| name | performance-optimization |
| description | Apply systematic performance optimization techniques when writing or reviewing code. Use when optimizing hot paths, reducing latency, improving throughput, fixing performance regressions, or when the user mentions performance, optimization, speed, latency, throughput, profiling, or benchmarking. |
Performance Optimization Skill
Apply these principles when optimizing code for performance. Focus on the critical 3% where performance truly matters - a 12% improvement is never marginal in engineering.
Core Philosophy
- Measure First: Never optimize without profiling data
- Estimate Costs: Back-of-envelope calculations before implementation
- Avoid Work: The fastest code is code that doesn't run
- Reduce Allocations: Memory allocation is often the hidden bottleneck
- Cache Locality: Memory access patterns dominate modern performance
Reference Latency Numbers
Use these for back-of-envelope calculations:
| Operation | Latency |
|---|---|
| L1 cache reference | 0.5 ns |
| Branch mispredict | 5 ns |
| L2 cache reference | 7 ns |
| Mutex lock/unlock | 25 ns |
| Main memory reference | 100 ns |
| Compress 1KB (Snappy) | 3 us |
| SSD random read (4KB) | 20 us |
| Round trip in datacenter | 50 us |
| Disk seek | 5 ms |
Optimization Techniques (Priority Order)
1. Algorithmic Improvements (Highest Impact)

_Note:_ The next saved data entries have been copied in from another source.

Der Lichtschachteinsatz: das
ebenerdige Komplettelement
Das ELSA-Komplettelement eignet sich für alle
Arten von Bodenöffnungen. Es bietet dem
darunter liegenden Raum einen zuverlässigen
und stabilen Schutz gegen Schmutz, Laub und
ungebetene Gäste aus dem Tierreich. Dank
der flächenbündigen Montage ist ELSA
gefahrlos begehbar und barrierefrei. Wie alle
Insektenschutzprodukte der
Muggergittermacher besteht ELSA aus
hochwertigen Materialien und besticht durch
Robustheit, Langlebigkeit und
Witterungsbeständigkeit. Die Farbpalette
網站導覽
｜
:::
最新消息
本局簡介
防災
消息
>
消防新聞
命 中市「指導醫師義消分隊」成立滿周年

Always check algorithm complexity first:
O(N^2) → O(N log N) = 1000x faster for N=1M
O(N) → O(1) = unbounded improvement
Common patterns:
- Replace nested loops with hash lookups
- Use sorted-list intersection → hash table lookups
- Process in reverse post-order to eliminate per-element checks
- Replace interval trees (O(log N)) with hash maps (O(1)) when ranges aren't needed
2. Reduce Memory Allocations
Allocation is expensive (~25-100ns + GC pressure)
# BAD: Allocates on every call
def process(items):
result = [] # New allocation
for item in items:
result.append(transform(item))
return result
# GOOD: Pre-allocate or reuse
def process(items, out=None):
if out is None:
out = [None] * len(items)
for i, item in enumerate(items):
out[i] = transform(item)
return out
Techniques:
- Pre-size containers with
reserve()or known capacity - Hoist temporary containers outside loops
- Reuse buffers across iterations (clear instead of recreate)

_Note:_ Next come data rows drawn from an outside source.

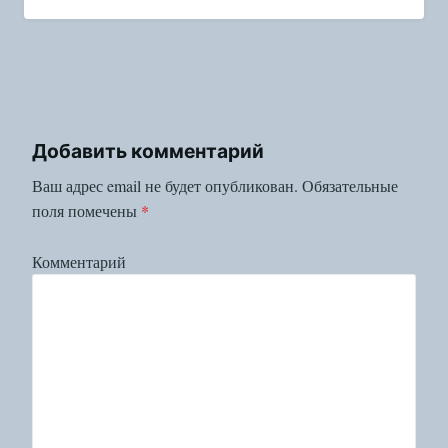
Добавить комментарий
Ваш адрес email не будет опубликован.
Обязательные
поля помечены
*
Комментарий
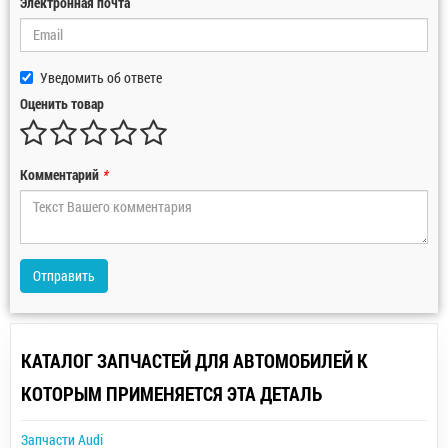
Электронная почта
Уведомить об ответе
Оценить товар
Комментарий
*
Отправить
КАТАЛОГ ЗАПЧАСТЕЙ ДЛЯ АВТОМОБИЛЕЙ К
КОТОРЫМ ПРИМЕНЯЕТСЯ ЭТА ДЕТАЛЬ
Запчасти Audi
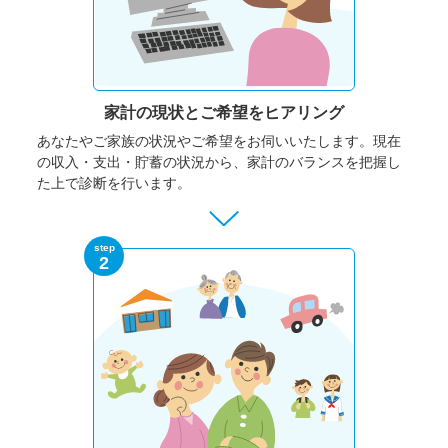
家計の現状と
ご希望をヒアリング
あなたやご家族の状況やご希望をお伺いいたします。
現在
の収入・支出・貯蓄の状況から、家計のバランスを把握し
た上で診断を行います。
step
2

- Move instead of copy large structures
- Use stack allocation for bounded-lifetime objects
3. Compact Data Structures
Minimize memory footprint and cache lines touched:
// BAD: 24 bytes due to padding
struct Item {
flag: bool, // 1 byte + 7 padding
value: i64, // 8 bytes
count: i32, // 4 bytes + 4 padding
}
// GOOD: 16 bytes with reordering
struct Item {
value: i64, // 8 bytes
count: i32, // 4 bytes
flag: bool, // 1 byte + 3 padding
}
Techniques:
- Reorder struct fields by size (largest first)
- Use smaller numeric types when range permits (u8 vs i32)

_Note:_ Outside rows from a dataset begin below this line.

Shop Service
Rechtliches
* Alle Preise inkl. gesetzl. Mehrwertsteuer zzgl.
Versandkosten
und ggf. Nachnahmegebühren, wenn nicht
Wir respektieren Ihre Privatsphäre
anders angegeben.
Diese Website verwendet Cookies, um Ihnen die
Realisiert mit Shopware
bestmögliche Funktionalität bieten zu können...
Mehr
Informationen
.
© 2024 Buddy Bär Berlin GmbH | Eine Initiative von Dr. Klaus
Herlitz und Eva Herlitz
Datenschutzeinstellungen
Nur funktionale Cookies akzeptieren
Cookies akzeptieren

- Replace 64-bit pointers with 32-bit indices
- Keep hot fields together, move cold fields to separate struct
- Use bit vectors for small-domain sets
- Flatten nested maps:
Map<A, Map<B, C>>→Map<(A,B), C>
4. Fast Paths for Common Cases
Optimize the common case without hurting rare cases:
# BAD: Always takes slow path
def parse_varint(data):
return generic_varint_parser(data)
# GOOD: Fast path for common 1-byte case
def parse_varint(data):
if data[0] < 128: # Single byte - 90% of cases
return data[0], 1
return generic_varint_parser(data) # Rare multi-byte
Techniques:
- Handle common dimensions inline (1-D, 2-D tensors)
- Check for empty/trivial inputs early
- Specialize for common sizes (small strings, few elements)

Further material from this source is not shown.